フランスのバレエダンサーで振付師、ローランプティ氏が10日、自宅のあるスイスで亡くなりました。87歳。各メディアに掲載されていた写真は、とてもその年齢には見えないほど颯爽とし、瞳には強い力をたたえています。
プティと同時代を生きたベジャールは、プティを評して「フランス人ではなく、パリジャン」と語ったと言います。
まさしく、プティといえば、しゃれっ気、エスプリ。しかし、「コッペリア」のペーソスあふれるラストに代表されるように、作品を彩る洒脱さの底には、人間の深淵なる本質が残酷なまでに描かれていたように感じます。
コクトーとのコラボレーション「若者と死」、「プルースト~失われた時を求めて~」など実に幅広い作品が残されています。

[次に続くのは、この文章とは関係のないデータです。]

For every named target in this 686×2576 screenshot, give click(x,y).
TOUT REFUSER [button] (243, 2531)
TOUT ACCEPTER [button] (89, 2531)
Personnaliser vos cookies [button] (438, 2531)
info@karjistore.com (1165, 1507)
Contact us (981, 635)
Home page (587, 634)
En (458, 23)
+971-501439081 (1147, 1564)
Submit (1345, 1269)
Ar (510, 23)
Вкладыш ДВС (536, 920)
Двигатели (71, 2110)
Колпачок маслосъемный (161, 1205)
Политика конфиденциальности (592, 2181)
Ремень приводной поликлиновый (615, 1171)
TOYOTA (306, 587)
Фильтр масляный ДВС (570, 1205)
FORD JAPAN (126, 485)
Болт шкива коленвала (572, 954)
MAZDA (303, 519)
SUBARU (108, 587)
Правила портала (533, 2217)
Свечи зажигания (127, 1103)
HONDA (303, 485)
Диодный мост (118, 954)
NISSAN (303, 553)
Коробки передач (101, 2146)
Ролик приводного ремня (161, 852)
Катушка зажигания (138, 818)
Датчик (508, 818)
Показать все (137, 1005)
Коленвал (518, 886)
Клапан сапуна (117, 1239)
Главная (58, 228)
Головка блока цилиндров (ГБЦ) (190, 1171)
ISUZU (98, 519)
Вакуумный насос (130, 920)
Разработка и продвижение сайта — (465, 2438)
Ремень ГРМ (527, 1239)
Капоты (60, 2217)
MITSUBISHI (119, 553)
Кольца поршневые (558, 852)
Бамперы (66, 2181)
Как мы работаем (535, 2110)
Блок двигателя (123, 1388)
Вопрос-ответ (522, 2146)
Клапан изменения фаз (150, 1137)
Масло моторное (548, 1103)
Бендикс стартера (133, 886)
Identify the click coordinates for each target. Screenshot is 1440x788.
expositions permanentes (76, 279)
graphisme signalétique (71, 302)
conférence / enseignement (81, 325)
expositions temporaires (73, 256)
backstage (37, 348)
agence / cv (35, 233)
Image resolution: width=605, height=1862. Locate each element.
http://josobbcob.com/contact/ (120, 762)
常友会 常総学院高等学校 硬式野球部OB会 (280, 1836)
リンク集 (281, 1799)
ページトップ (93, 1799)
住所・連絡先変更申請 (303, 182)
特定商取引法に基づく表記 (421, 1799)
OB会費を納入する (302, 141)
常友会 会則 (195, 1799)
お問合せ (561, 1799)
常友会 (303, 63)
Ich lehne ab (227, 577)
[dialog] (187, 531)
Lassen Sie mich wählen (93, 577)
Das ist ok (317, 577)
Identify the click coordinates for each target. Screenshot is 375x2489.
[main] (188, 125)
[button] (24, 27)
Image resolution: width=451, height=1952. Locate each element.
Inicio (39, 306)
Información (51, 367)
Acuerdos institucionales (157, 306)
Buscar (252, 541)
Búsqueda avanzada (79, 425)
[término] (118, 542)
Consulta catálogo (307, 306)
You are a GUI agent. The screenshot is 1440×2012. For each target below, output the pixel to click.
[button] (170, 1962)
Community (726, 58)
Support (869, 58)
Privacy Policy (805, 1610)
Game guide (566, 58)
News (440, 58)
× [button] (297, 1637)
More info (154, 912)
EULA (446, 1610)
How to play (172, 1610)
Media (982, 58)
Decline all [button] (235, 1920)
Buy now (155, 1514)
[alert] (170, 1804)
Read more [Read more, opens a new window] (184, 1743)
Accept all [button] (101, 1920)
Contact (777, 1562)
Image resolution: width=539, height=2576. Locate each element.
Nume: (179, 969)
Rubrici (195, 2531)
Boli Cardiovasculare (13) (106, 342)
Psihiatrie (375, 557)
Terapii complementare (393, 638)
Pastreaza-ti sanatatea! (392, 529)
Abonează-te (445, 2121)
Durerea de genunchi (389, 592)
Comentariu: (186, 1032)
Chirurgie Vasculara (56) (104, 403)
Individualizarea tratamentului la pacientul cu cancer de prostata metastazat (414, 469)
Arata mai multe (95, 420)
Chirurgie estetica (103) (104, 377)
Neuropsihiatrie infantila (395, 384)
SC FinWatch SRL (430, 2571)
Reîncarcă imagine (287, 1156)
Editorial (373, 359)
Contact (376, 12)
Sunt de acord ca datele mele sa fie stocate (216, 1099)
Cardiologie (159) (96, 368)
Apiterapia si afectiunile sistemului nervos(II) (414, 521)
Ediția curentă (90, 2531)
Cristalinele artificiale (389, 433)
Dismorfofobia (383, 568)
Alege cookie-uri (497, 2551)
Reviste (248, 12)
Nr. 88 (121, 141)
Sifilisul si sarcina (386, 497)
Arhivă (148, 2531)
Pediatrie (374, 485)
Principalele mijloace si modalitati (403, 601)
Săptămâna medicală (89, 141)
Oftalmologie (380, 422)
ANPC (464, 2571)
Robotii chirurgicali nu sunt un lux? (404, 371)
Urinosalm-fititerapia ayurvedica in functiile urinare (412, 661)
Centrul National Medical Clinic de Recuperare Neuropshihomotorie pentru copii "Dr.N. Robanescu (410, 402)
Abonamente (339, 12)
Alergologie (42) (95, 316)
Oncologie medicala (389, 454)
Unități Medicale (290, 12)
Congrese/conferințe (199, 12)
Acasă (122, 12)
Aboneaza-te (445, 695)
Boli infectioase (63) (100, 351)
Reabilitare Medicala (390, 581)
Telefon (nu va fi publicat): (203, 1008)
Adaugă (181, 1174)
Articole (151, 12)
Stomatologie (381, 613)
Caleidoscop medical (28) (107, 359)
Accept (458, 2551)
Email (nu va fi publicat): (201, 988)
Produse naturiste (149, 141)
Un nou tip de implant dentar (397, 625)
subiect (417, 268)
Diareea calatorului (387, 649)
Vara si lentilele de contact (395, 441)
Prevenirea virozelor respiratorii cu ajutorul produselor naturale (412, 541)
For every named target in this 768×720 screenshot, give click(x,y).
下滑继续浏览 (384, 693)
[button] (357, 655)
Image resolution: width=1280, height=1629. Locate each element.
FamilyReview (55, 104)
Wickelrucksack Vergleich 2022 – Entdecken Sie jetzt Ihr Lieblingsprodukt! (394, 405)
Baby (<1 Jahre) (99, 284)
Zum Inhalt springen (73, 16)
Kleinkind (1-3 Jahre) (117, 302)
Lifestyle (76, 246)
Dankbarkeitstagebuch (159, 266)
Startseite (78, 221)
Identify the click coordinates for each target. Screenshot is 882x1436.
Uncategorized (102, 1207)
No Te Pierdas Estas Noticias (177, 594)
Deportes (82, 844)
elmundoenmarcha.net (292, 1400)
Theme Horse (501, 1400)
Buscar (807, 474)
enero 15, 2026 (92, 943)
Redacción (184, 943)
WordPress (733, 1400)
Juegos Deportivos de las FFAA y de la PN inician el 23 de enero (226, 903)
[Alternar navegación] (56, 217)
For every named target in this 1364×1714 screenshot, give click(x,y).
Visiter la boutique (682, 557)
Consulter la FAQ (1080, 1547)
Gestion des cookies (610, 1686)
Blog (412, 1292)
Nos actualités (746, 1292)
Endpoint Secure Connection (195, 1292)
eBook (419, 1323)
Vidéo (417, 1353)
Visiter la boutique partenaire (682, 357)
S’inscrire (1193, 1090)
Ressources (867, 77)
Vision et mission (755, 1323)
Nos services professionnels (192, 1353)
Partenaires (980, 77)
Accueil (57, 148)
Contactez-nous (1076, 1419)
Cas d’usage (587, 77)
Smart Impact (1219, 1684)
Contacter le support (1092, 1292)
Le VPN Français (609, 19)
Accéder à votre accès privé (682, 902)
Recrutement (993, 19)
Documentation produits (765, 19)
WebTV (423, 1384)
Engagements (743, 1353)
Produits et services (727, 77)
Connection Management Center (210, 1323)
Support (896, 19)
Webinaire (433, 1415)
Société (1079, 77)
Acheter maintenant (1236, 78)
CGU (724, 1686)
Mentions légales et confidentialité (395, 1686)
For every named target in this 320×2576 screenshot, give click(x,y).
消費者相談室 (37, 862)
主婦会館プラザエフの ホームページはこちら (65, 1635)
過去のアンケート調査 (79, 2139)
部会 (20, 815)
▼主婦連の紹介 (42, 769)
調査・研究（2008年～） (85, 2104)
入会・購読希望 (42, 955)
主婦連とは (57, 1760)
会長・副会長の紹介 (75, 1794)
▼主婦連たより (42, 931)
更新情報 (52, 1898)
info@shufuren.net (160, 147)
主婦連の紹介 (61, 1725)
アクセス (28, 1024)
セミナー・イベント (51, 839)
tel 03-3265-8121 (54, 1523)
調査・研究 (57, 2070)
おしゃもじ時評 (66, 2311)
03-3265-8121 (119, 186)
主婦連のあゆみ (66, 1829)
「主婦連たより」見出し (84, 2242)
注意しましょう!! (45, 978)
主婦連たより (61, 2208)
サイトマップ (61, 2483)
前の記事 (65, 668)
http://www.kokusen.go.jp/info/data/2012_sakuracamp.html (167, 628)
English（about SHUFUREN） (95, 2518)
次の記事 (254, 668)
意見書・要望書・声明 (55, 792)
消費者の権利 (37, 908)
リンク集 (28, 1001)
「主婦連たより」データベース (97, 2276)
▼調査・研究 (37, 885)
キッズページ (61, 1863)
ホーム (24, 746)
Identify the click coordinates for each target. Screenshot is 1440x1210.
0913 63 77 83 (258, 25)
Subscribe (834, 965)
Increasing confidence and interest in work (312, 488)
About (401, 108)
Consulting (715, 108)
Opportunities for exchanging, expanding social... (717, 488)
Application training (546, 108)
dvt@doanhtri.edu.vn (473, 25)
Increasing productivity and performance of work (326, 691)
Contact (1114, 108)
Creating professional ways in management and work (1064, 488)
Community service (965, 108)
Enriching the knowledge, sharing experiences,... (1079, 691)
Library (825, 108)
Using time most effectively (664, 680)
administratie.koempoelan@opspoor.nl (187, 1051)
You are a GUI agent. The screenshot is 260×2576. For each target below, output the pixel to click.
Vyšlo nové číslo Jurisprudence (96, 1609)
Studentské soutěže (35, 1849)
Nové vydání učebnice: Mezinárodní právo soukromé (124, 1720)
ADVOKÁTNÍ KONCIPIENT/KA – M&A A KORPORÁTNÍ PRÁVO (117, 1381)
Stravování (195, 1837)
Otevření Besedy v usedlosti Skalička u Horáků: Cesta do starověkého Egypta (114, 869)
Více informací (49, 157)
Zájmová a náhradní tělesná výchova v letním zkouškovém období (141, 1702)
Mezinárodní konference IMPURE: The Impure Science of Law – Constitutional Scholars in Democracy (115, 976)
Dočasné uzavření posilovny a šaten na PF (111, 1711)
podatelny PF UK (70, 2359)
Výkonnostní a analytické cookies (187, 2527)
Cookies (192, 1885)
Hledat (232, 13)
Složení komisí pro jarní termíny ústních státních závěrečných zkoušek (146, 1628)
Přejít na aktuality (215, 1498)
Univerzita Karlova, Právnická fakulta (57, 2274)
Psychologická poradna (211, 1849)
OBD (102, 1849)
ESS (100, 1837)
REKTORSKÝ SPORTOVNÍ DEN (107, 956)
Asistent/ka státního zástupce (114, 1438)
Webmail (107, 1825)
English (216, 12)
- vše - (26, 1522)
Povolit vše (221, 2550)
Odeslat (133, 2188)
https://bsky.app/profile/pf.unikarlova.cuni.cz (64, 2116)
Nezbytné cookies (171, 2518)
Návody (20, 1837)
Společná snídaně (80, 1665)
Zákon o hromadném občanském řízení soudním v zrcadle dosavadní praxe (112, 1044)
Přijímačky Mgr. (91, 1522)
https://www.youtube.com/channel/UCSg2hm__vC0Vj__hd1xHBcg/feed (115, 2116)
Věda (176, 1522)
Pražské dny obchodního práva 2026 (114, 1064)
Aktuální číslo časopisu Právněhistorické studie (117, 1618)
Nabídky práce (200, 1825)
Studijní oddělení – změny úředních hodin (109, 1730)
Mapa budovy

そう書きながら、調べ物をしていて気付きました。亡くなった7月10日は、プルーストの誕生日でもありました。
振付家は、作品となって永遠に生き続けることができます。そう考えると、決して寂しくはない訣別の時です。
映画好きの友人が、コミックや小説を実写化するとき、原作とは別のものだと思った方がいい、と常々言います。原作でつくられたイメージをそのまま投影した映画などそもそも無理、違うものとして楽しむべきというわけです。
ここ最近で実写化するとどうなるのだろうと、不安と期待を抱いたのが、2009年の「昴ースバルー」でした。日本では数少ないバレエ映画です。主演は黒木メイサさん。ダンス歴は長いそうですが、バレエは3カ月間、猛特訓をしてトゥシューズで立てるようになったといいます。
ただ、いくら優秀な役者さんであっても、バレエというのは一朝一夕に身につけるのは難しく、それであればむしろ演技経験のないバレリーナをキャスティング する選択があったのではないかと思います。日々の地道な鍛練が体を作り、雰囲気を醸し出すのがバレエであり、その過程があってこそバレリーナたりえるのだ と逆説的に感じました。
映画は厳しい評価が多かったようですが、原作は非常に面白く読みました。
病気の弟の存在が大きく影響した昴の性格形成、舞台を移し、めくるめく運命。
引き付けられる昴のキャラクターだけに、また「違うもの」として楽しませてくれるような映画ができないかな、と思っています。